II. The Plea to the Jurisdiction Was Properly Granted
A. Factual and Procedural Background
1. Miller’s Request
Miller filed a petition for writ of mandamus seeking the release of information that would
allegedly “expose the depth and degree of the intimate relationships between former City of East
Mountain Police Chief Betty Davis and Deputies of the Gregg County Sheriff’s Office.” Miller’s
petition alleged that
command level deputies in the Criminal Investigation Division gave former Chief
Davis special treatment by: 1) failing to meaningfully act on criminal complaints
against former Chief Davis and former City of East Mountain Mayor Neal Coulter;
and 2) using the Sheriff’s law enforcement authority unequally against Plaintiff,
whenever former Chief Davis asked or encouraged Gregg County deputies to do
so.
In order to substantiate these claims, Miller sent a written request under the TPIA requesting the
following information:
1. All phone call records for Neal Coulter . . . .
2. All phone call records for Chief Davis . . . .
3. All recordings for the Gregg County Sheriff’s office including dispatch for
the dates of May 3, 4, & 5, 2014 for the hours 7a.m. to 7p.m.

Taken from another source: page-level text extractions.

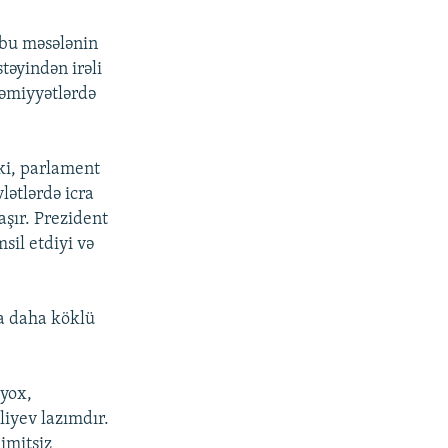
ə bu məsələnin
təyindən irəli
əmiyyətlərdə
 ki, parlament
lətlərdə icra
aşır. Prezident
sil etdiyi və
da daha köklü
 yox,
liyev lazımdır.
imitsiz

4. All recordings including dispatch for the date of April 17, 2013 from 3p.m.
to 10p.m.
5. All recordings including dispatch for the date of September 8, 2013 from
12p.m. to 4p.m.
6. The phone call logs for Tony Monsivais badge number 190 for the above
dates if any portion of his phone is paid by public funds.
6
Gregg County supplied Miller with some documents responsive to his request. However, no phone
call logs from patrol officer Monsivais were provided. Thus, only Monsivais’ “phone call logs . . .
for the above dates” are at issue.2
2. The TPIA Disclosure Requirements
“[I]t is the policy of this state that each person is entitled, unless otherwise expressly
provided by law, at all times to complete information about the affairs of government and the
official acts of public officials and employees.” Tex. Att’y Gen. Op. OR2012-19216; see TEX.
GOV’T CODE ANN. § 552.001(a) (West 2012). The TPIA’s disclosure requirements apply to public
information, defined as
information that is written, produced, collected, assembled, or maintained under a
law or ordinance or in connection with the transaction of official business:
(1) by a governmental body;
(2) for a governmental body and the governmental body:
(A) owns the information;
(B) has a right of access to the information; or
(C) spends or contributes public money for the purpose of
writing, producing, collecting, assembling, or maintaining the information;
or
2
Miller’s pleading stated that he had previously submitted another request for public information asking for Monsivais’
cell phone records “from January 1, 2013, through the date Gregg County complies with the request . . . .” He also
testified that he delivered such a request to “[w]hoever was working the front desk.” However, the appellate record
only contains one written request for public information received by Gregg County. Mandamus lies only where “the
governmental body refuses to request an attorney general’s decision . . . or refuses to supply public information or
information that the attorney general has determined is public information that is not excepted from disclosure.” TEX.
GOV’T CODE ANN. § 552.321. The duty to either (1) request a decision from the attorney general or (2) release
information in the absence of such a request does not arise until a governmental body receives a written request. TEX.
GOV’T CODE ANN. §§ 552.301–.302 (West 2012).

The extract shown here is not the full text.